Most drivers need, in addition to the ability to read and write the device, the ability to perform various types of hardware control via the device driver. Most devices can perform operations beyond simple data transfers, user space must often be able to request, for example, that the device lock its door, eject its media, report error information, or self destruct. These operations are usually supported via the ioctl method, which implements the system call by the same name. In user space, the ioctl system call has the following prototype:

int ioctl(int fd, unsigned long cmd, ...);

In a real system a system call can't actually have a variable number of arguments. System calls must have a well-defined prototype, because user programs can access them only through hardware. Therefore, the dots in the prototype represent not a variable number of arguments but a single optional argument, traditionally identified as char \*argp. The dots are simply there to prevent type checking during compilation. The actual nature of the third argument depends on the specific control command being issued (the second argument). Some commands take no arguments, some take an integer value, and some take a pointer to other data. Using a pointer is the way to pass arbitrary data to the ioctl call, the device is then able to exchange any amount of data with user space. [5]

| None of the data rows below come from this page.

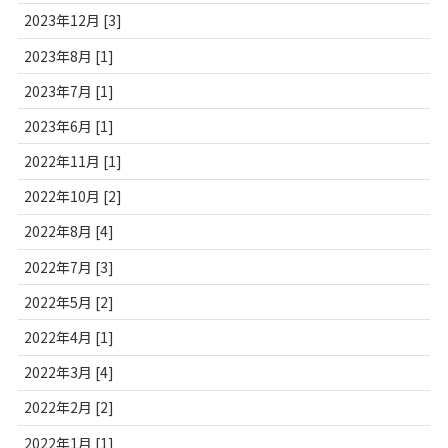
2023年12月 [3]
2023年8月 [1]
2023年7月 [1]
2023年6月 [1]
2022年11月 [1]
2022年10月 [2]
2022年8月 [4]
2022年7月 [3]
2022年5月 [2]
2022年4月 [1]
2022年3月 [4]
2022年2月 [2]
2022年1月 [1]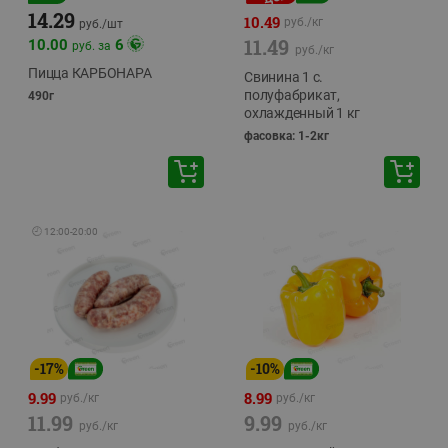
14.29
10.49
руб./
кг
руб./
шт
11.49
10.00
6
руб. за
руб./
кг
Пицца КАРБОНАРА
Свинина 1 с.
полуфабрикат,
490г
охлажденный 1 кг
фасовка: 1-2кг
🕘
12:00
-
20:00
-
17
%
-
10
%
9.99
8.99
руб./
кг
руб./
кг
11.99
9.99
руб./
кг
руб./
кг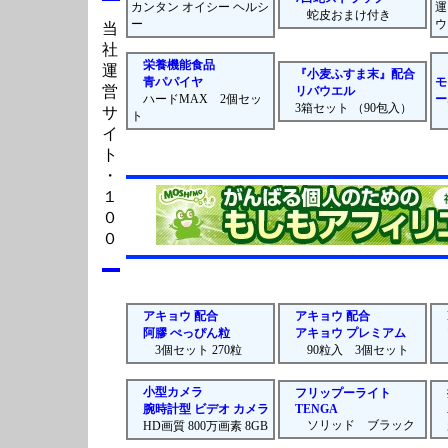
カンタン オイシー ヘルシ
運
蛇皮おまけ付き
ー
ウ
当
社
栄養機能食品
運
『小麦ふすま末』配合
青パパイヤ
モ
営
リバウエル
ハードMAX 2個セッ
ー
3箱セット （90包入）
サ
ト
イ
ト
・
１
０
０
アキョウ 配合
アキョウ 配合
阿膠 ぺっぴん粒
アキョウ プレミアム
3個セット 270粒
90粒入 3個セット
9
小型カメラ
フリップーライト
腕時計型 ビデオ カメラ
TENGA
ソリッド ブラック
HD画質 800万画素 8GB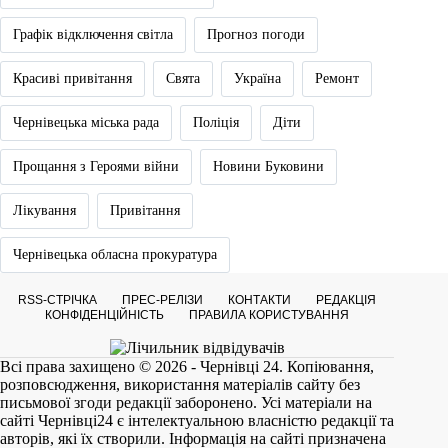
Графік відключення світла
Прогноз погоди
Красиві привітання
Свята
Україна
Ремонт
Чернівецька міська рада
Поліція
Діти
Прощання з Героями війни
Новини Буковини
Лікування
Привітання
Чернівецька обласна прокуратура
RSS-СТРІЧКА
ПРЕС-РЕЛІЗИ
КОНТАКТИ
РЕДАКЦІЯ
КОНФІДЕНЦІЙНІСТЬ
ПРАВИЛА КОРИСТУВАННЯ
Всі права захищено © 2026 - Чернівці 24. Копіювання,
розповсюдження, використання матеріалів сайту без
письмової згоди редакції заборонено. Усі матеріали на
сайті
Чернівці24
є інтелектуальною власністю редакції та
авторів, які їх створили. Інформація на сайті призначена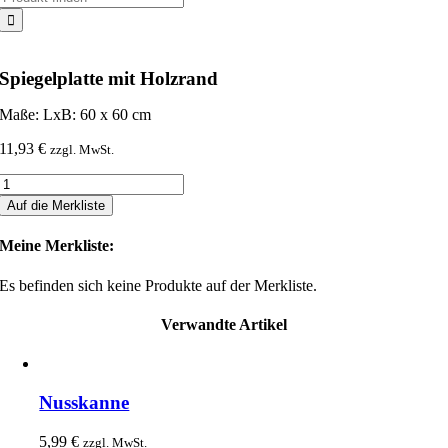
nach:
Spiegelplatte mit Holzrand
Maße: LxB: 60 x 60 cm
11,93
€
zzgl. MwSt.
Spiegelplatte
mit
Auf die Merkliste
Holzrand
Menge
Meine Merkliste:
Es befinden sich keine Produkte auf der Merkliste.
Verwandte Artikel
Nusskanne
5,99
€
zzgl. MwSt.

The unstructured nature of the ioctl call has caused it to fall out of favor among kernel developers. Each ioctl command is, essentially, a separate, usually undocumented system call, and there is no way to audit these calls in any sort of manner. Possible alternatives include embedding commands into the data stream (this approach is implemented in RIFFA for some commands) or using virtual filesystems (the Xillybus driver works this way), either sysfs or driverspecific filesystems. However, the fact remains that ioctl is often the easiest and most straightforward choice for true device operations.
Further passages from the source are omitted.